Colleagues take stock of the industry at rug show
January 26, 2004-- Home Textiles Today,
Area rug suppliers and retailers devoted time and energy during the Atlanta International Area Rug market to raising the bar on product quality and price points.
"Instead of trading the customer down to the entry level, we are trying to figure out how to step up the customers to something that is not quite the same price as a hand-knotted rug but something that looks like it," Gary Cissel, director of flooring, Nebraska Furniture Mart.
Many showrooms made space for competitively priced traditional styles that have evolved into cleaner looks.
"We're looking for more updated looks that are transitional," said Kelly Watson, floor coverings buyer, Macy's West.
Added David Mink Jr., area rug buyer, Macy's East, "One of the main things I came here looking for is modern. That's the biggest thing we're seeing move now in the store. Red is selling very well, and we're looking to increases our assortments with these things. It's not necessarily price point but rather design and color that we are looking for."
Some suppliers achieved this through license partnerships, mainly with designers and artists.
Sugar Valley, Ga.-based Mohawk officially launched its Raymond Waites Collection, for which it's made a separate creel devoted only to the designer's line. Georgia-based Oriental Weavers reintroduced its Woolrich program and sister company Sphinx by Oriental Weavers, also based in Daton, Ga., launched its first licensed program ever, the Andy Warhol Collection, comprised of both machine- and hand-made rugs.
"We went with Warhol because a lot of his artwork is transitional and contemporary and complements our line and what we see happening in the marketplace," said Jonathan Witt, vice president, marketing, Sphinx.
While sister brand Mohawk Home looked to Waites to enhance its line, Sugar Valley, Ga.-based Karastan refreshed its assortment by reconsidering its design direction — typically upscale traditional.

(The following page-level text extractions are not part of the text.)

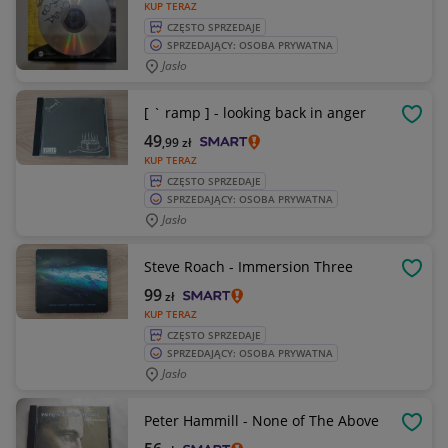
KUP TERAZ
CZĘSTO SPRZEDAJE
SPRZEDAJĄCY: OSOBA PRYWATNA
Jasło
[ ` ramp ] - looking back in anger
OBSE
49
,99
zł
KUP TERAZ
CZĘSTO SPRZEDAJE
SPRZEDAJĄCY: OSOBA PRYWATNA
Jasło
Steve Roach - Immersion Three
OBSE
99
zł
KUP TERAZ
CZĘSTO SPRZEDAJE
SPRZEDAJĄCY: OSOBA PRYWATNA
Jasło
Peter Hammill - None of The Above
OBSE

The company's new Townhouse collection of cross-woven rugs with space-dyed colors bridges elements of traditional designs signature to the company with more contemporary looks and newly developed color schemes, like ginger and thistle.
"We are taking classic patterns and giving them new colors," said Elizabeth Miller, senior vice president, design.
Saddle Brook, N.J.-based Nourison and Fort Lee, N.J.-based Couristan made similar strides, the former through design and the latter through construction.
Nourison offered at this market, "more contemporaries than usual, because we see it as a strong growth area for us," said Ed Vairo, director of creative marketing. "We see an increased demand for more modern looks."
Couristan has expanded its hand-tufted offerings with the introduction of the new Oasis, Timberlake and Fragments collections in gabe-like designs in natural as well as bright colors.
Not everyone is looking for brand names or upstairs looks. Charlie Furukawa, buyer, The Bon Marche, shopped for "lifestyle naturals and shags that can sell for under $400. That's where the market is going to be."